Personal information
- Date of birth: 12 September 1988 (age 37)
- Place of birth: Hasselt, Belgium
- Height: 1.74 m (5 ft 9 in)
- Position: Midfielder

Team information
- Current team: Lommel (assistant coach)

Youth career
- 1993–1999: Eendracht Stevoort
- 1999–2007: Genk

Senior career*
- Years: Team / Apps / (Gls)
- 2007–2009: Genk / 0 / (0)
- 2009: → KVSK United (loan) / 13 / (1)
- 2009–2011: KVSK United / Lommel United / 79 / (12)
- 2011–2013: Mechelen / 35 / (4)
- 2013–2015: Waasland-Beveren / 57 / (4)
- 2015–2017: Westerlo / 33 / (1)
- 2018–2024: Lommel / 127 / (7)

Managerial career
- 2024–2025: Roda JC (assistant)
- 2025–: Lommel (assistant)

= Robin Henkens =

Belgian footballer (born 1988)

Robin Henkens (born 12 September 1988) is a Belgian football coach and a former midfielder who is an assistant coach with Lommel.

==Career==
As of December 2008 he was contracted to Genk, but was being linked to a move to STVV. However, in February 2009 he was loaned from Genk to Kvsk United until the end of the season.

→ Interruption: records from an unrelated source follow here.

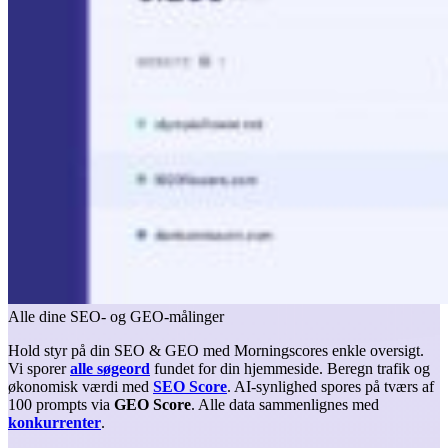
Alle dine SEO- og GEO-målinger
Hold styr på din SEO & GEO med Morningscores enkle oversigt.
Vi sporer
alle søgeord
fundet for din hjemmeside. Beregn trafik og
økonomisk værdi med
SEO Score
. AI-synlighed spores på tværs af
100 prompts via
GEO Score
. Alle data sammenlignes med
konkurrenter
.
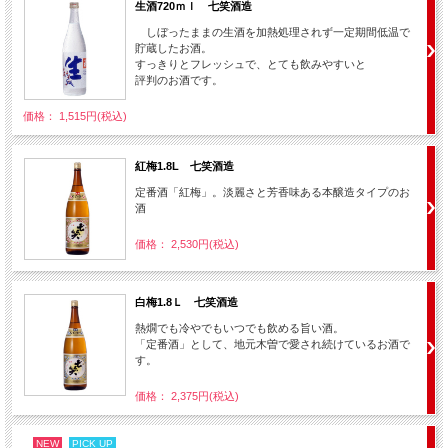
生酒720ｍｌ 七笑酒造
しぼったままの生酒を加熱処理されず一定期間低温で
貯蔵したお酒。
すっきりとフレッシュで、とても飲みやすいと
評判のお酒です。
価格： 1,515円(税込)
紅梅1.8L 七笑酒造
定番酒「紅梅」。淡麗さと芳香味ある本醸造タイプのお
酒
価格： 2,530円(税込)
白梅1.8Ｌ 七笑酒造
熱燗でも冷やでもいつでも飲める旨い酒。
「定番酒」として、地元木曽で愛され続けているお酒で
す。
価格： 2,375円(税込)
NEW
PICK UP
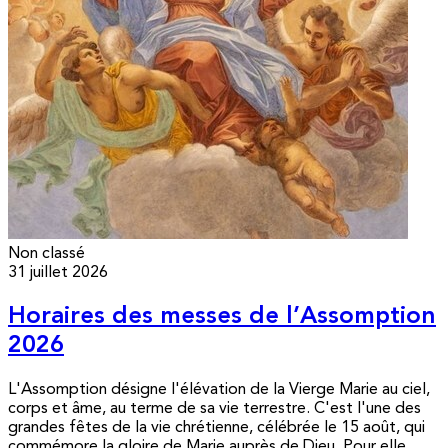
Non classé
31 juillet 2026
Horaires des messes de l’Assomption
2026
L'Assomption désigne l'élévation de la Vierge Marie au ciel,
corps et âme, au terme de sa vie terrestre. C'est l'une des
grandes fêtes de la vie chrétienne, célébrée le 15 août, qui
commémore la gloire de Marie auprès de Dieu. Pour elle,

In August 2009, he made a permanent move to KVSK United, and in the 2009–10 season he played 32 league games for them in the Belgian Second Division. As of the 2010–11 season KVSK United changed their name to Lommel United.

He moved to KV Mechelen for 2011–12, and made 10 appearances for them in his first season. In April 2013 it was announced that he would be joining Waasland-Beveren for the 2013–14 season.

In 2013/14 he made 33 league appearances for Waasland, scoring 4 goals. His contract at the club ended in summer 2015.

In December 2015 he was signed by Westerlo, having been a free agent.